Uma educação antirracista também pode ajudar a desconstruir mitos, como o da democracia racial no Brasil. A ideia preconiza que o país seria caracterizado por uma convivência harmoniosa e pacífica entre diferentes grupos étnicos, especialmente entre brancos, negros e indígenas, sem manifestações significativas de racismo estrutural. No entanto, a realidade histórica e social do Brasil contradiz essa concepção, uma vez que o país possui profundas desigualdades socioeconômicas e estruturas discriminatórias que afetam principalmente a população negra.

9,8%

é o percentual da população negra com mais de 15 anos que é analfabeta

30,7%

é o percentual da população negra com mais de 60 anos que é analfabeta

Para Nilma Lino Gomes, pesquisadora da Universidade Federal de Minas Gerais, a educação antirracista tem papel importante na derrubada da ideia da democracia racial.

“Se sabemos que temos desigualdades estruturais no Brasil, e eu não vejo uma transformação, eu vejo uma tensão. O antirracismo tensiona o mito da democracia racial. Precisamos aprender muito sobre as práticas das políticas que precisamos desenvolver, quais currículos da educação básica e superior precisam ser desenvolvidos para construirmos uma sociedade em que o antirracismo seja um dos valores mais caros da sociedade brasileira”

Nilma Lino Gomes

pesquisadora da UFMG, em evento do Instituto Unibanco no dia 4 de outubro

Ideias práticas

Para fomentar uma educação antirracista, as instituições de ensino devem buscar uma abordagem interdisciplinar que integre conteúdos que valorizem a diversidade étnico-racial em todos os aspectos do currículo, e não apenas como um componente da missão escolar.

A formação de professores para lidar de maneira sensível e informada com questões de raça e etnia também desempenha um papel central nesse processo, e deve ser um processo contínuo.

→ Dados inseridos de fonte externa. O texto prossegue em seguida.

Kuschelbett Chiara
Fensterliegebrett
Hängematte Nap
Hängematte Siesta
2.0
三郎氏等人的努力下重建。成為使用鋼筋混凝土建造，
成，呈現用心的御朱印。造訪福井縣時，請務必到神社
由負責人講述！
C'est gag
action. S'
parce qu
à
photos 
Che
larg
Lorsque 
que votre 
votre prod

“O treinamento contínuo dos professores em sensibilidade cultural fortalece a abordagem antirracista, enquanto os diálogos abertos com a comunidade e responsáveis não apenas promovem a compreensão, mas também estabelecem parcerias para criar ambientes educacionais mais inclusivos e igualitários”, disse Viviane Soranso ao Nexo.

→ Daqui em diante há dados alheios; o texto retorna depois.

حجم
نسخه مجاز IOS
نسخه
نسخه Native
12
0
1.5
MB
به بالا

Na visão de Lucimar Dias, coordenadora do grupo de pesquisas étnico-raciais ErêYá, da Universidade Federal do Paraná, o primeiro passo é simplesmente cumprir o que a legislação já exige e a partir disso pensar em outras medidas para estabelecer uma educação antirracista.

“A escola é um espaço institucional e não deveria ter autorização para funcionar sem que desse conta das normativas legais. Porém, nós queremos mais da escola e nesse sentido ela pode também construir um projeto pedagógico articulado com uma perspectiva antirracista incluindo explicitamente um projeto nesta direção”, afirmou.

“Ter profissionais negros e negras em lugares de comando, adquir materiais didáticos que tragam a perspectiva antirracista, promover momentos de formação entre familias, estudantes e profissionais e ser assertiva quando os casos de racismos acontecerem”, continuou Dias.

Fábio Aidar, do Colégio Santa Cruz, disse que o pensamento antirracista deve permear todo o processo escolar, da montagem do currículo à aquisição de livros da biblioteca. “É preciso cuidar para que o currículo garanta o reconhecimento da contribuição da população negra e indígena para o desenvolvimento social, econômico, científico e cultural no Brasil. É importante cuidar também da maior representatividade negra e indígena no acervo de obras literárias, não literárias e brinquedos da escola”, afirmou

A Unicef (Fundo das Nações Unidas para a Infância) tem um guia para tratar do assunto. Uma das principais estratégias recomendadas pela instituição é fazer perguntas às crianças e aos jovens que provoquem reflexões sobre o tema, como, por exemplo, “quantas bonecas negras e indígenas você já viu?” ou “como pessoas negras e indígenas são representadas na TV e no cinema?”.

“O que sabemos sobre o antirracismo na prática é que este exige movimentos incansáveis, sendo uma responsabilidade compartilhada com todos os atores da sociedade, como também no ambiente escolar”, afirma a Unicef na cartilha sobre o tema. “É fundamental observar que todos temos papéis para enfrentar as violências raciais e estes se diferem quando dizem respeito aos espaços de poder, identidades e como se constroem as estratégias”.